Another similar process of reanalysis of mutations took place on the whole Goidelic area with the
úar ‘cold’ word.
It was probably often used in a context requiring lenition, and thus the Goidels decided that the beginning of the word must be not a vowel but a consonant disappearing when lenited.

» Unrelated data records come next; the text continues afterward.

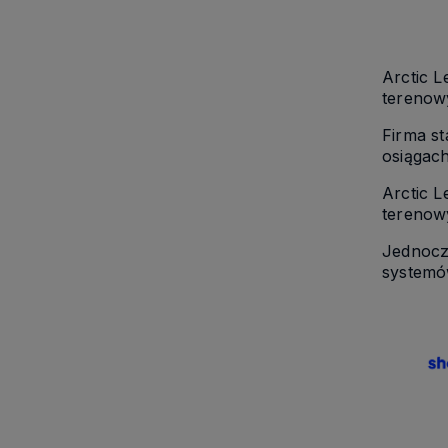
Arctic 
terenow
Firma s
osiągach
Arctic 
terenowy
Jednocze
systemó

And thus the O.Ir.
úar turned into Irish
fuar, Scottish
fuar and Manx
feayr.
And a few new remarks on this, after I’ve read more about O.Ir. and modern Irish mutations:
1. The lenition of /sʷ/ into /ɸ/ could have come from a regular lenition of /sw/ into /hw/ with the /h/ devoicing /w/ into /ɸ/ and dissapearing – similarly in modern Irish /h/ standing next to a voiced consonant sometimes disappears and devoices the other one, see eg.
scríobhtha →
scríofa ‘written’,
scuabtha /skuəpə/ ‘swept’.
2. The same might have given the modern
deirfiúr – through
dearbh +
shiúr with
bhsh devoicing into
f, but I think it was already inherited as
dearbh +
fiúr.
3. I think the lenition /sʷ/ → /ɸ/ explains the modern word
féin /heːn’/, /f’eːn’/,
fhèin /heːn/ (or
fhéin in pre-1981 orthography),
hene ‘self’.
It comes from PIE
*swé- (through some Proto-Celtic
*swe-sin-) and cognates with English
self, Polish
się, and Scandinavian
sin, so it seems natural it originally started with /s’/ (slender /s/) and lenited to a word starting with /f’/. This would explain the overwhelmingly common pronunciation with /h/ – lenition regularized to the unlabialized /s/, and thus I’d be inclined to say that actually
*shéin would be the most sensible, both etymological and phonological, written form of this word for most parts of Ireland (while
féin works for parts of Munster where it is so pronounced) and
*shèin (or also
*shéin) for Scotland.
Orthographies such as
fhéin and
fhèin are supposed to represent the pronunciation, but there are many arguments on the net that they are wrong because
fh represents no sound at all, not /h/, and I’ve seen even
théin postulated on the Daltaí Forums.
It is still a riddle to me how come there seems to not be any O.Ir. manuscripts with initial
s-, was the word only used lenited, and two versions, with /f/ and /h/ competed while /f/ was more prestigious and more often written down? And where did
c- in this word come from, in forms like
céin (perhaps
*héin →
*chéin delenited to →
céin???)?
4. It all makes me wonder whether other instances in Goidelic languages where /h/ is written with ⟨f⟩, like in Irish future tense (
glanfaidh /glɑnhə(g’)/ ‘will clean’), also come from the old /sʷ/.